__Work request__. The goal here is an exact copy of the entries below, without their pictures.

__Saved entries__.
========================

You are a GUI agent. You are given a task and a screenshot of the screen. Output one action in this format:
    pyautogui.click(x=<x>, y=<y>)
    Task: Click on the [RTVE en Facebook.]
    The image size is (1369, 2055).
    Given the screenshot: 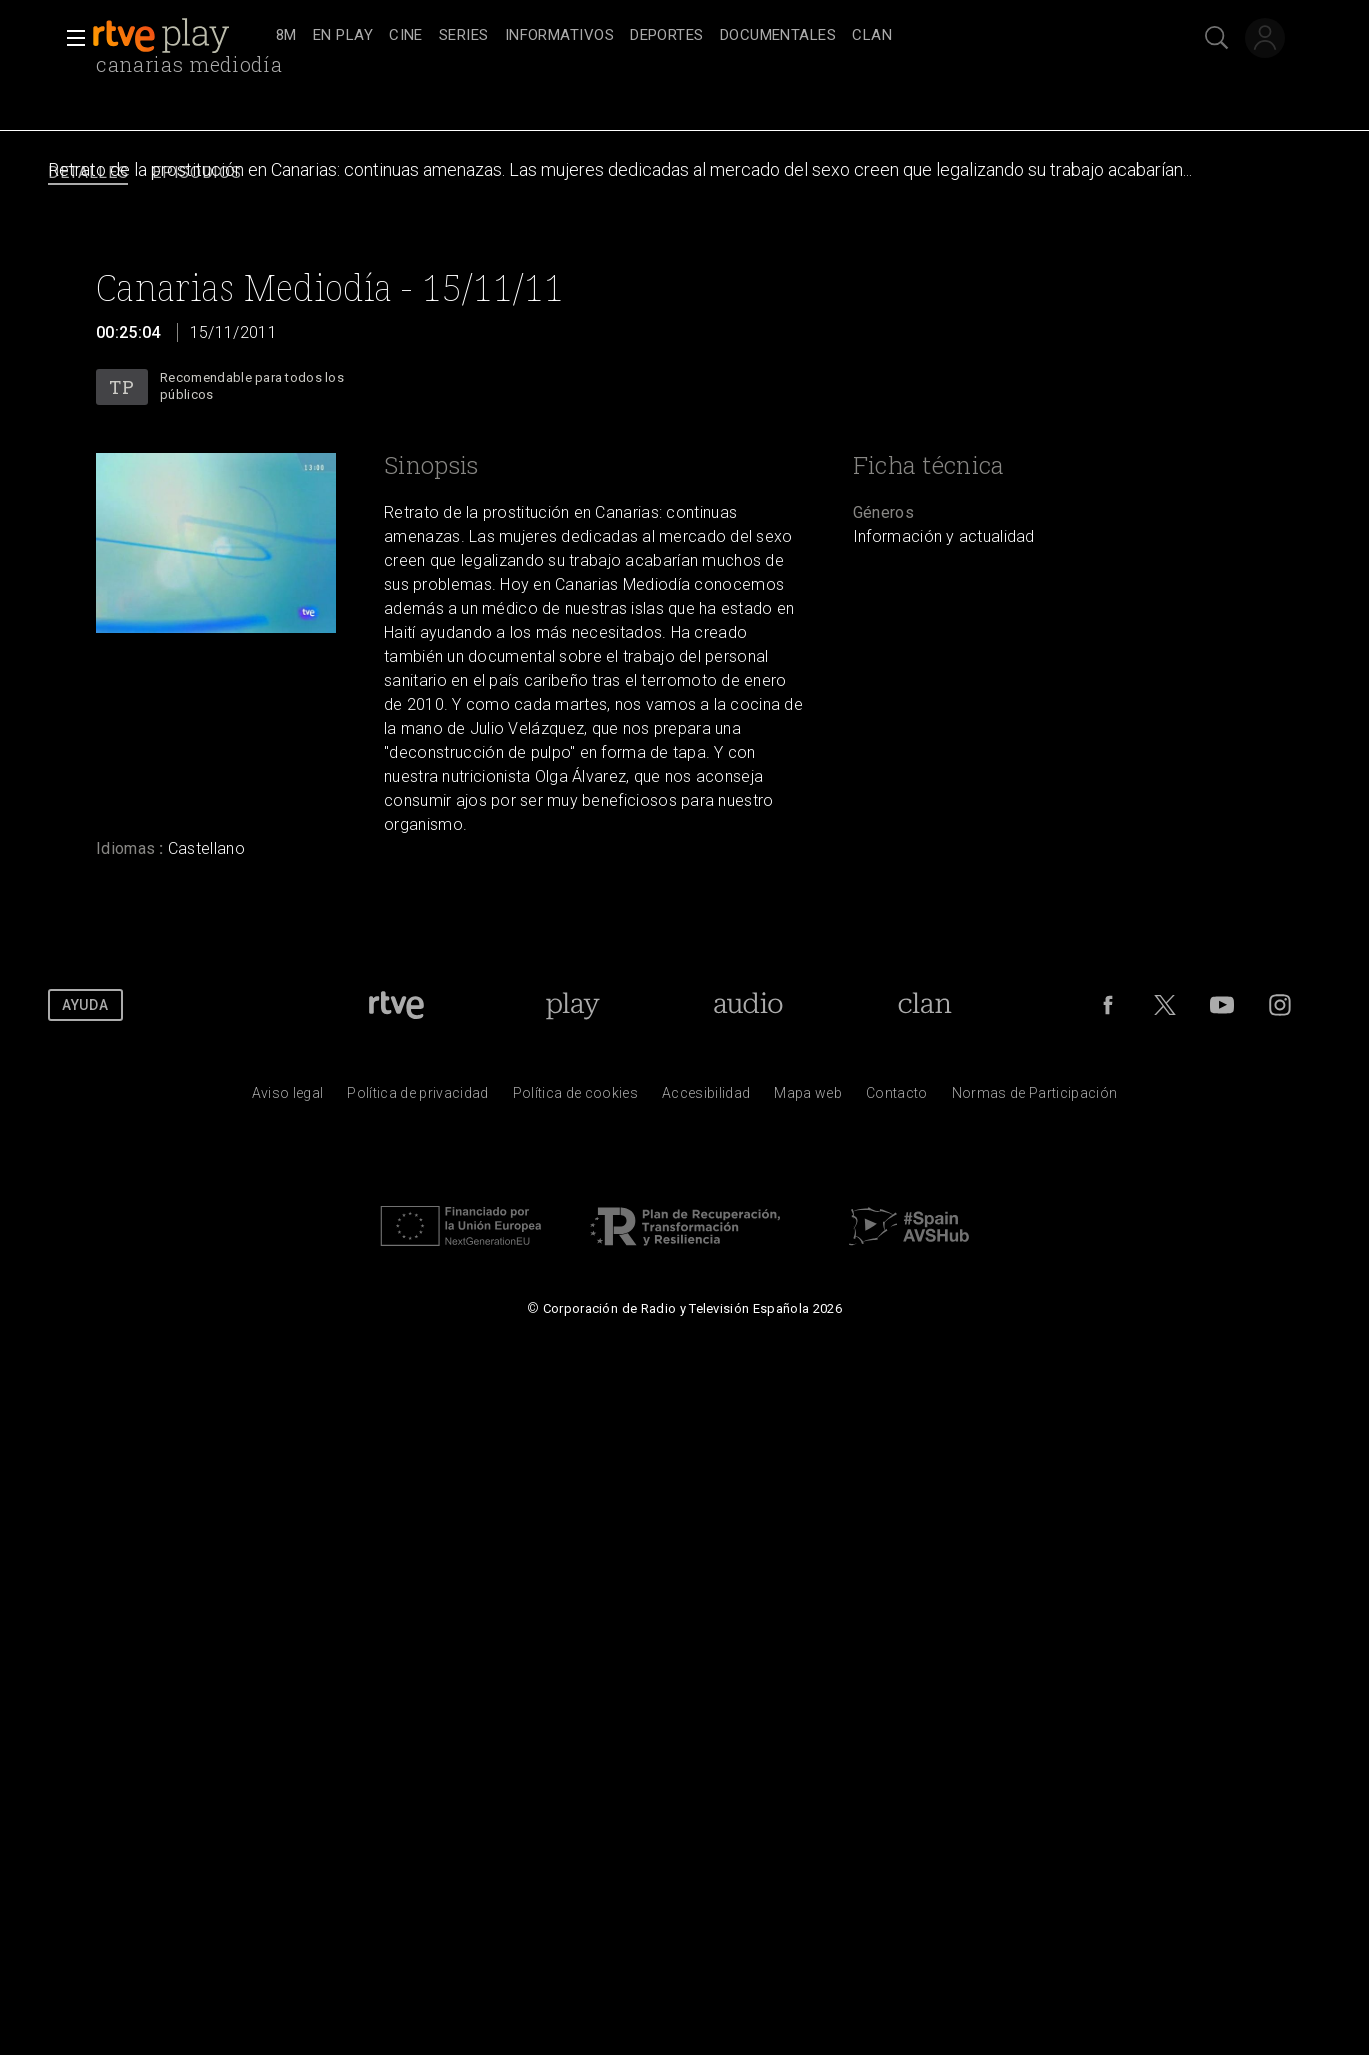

========================

__Finished task__.
You are a GUI agent. You are given a task and a screenshot of the screen. Output one action in this format:
    pyautogui.click(x=<x>, y=<y>)
    Task: Click on the [RTVE en Facebook.]
    The image size is (1369, 2055).
    Given the screenshot: 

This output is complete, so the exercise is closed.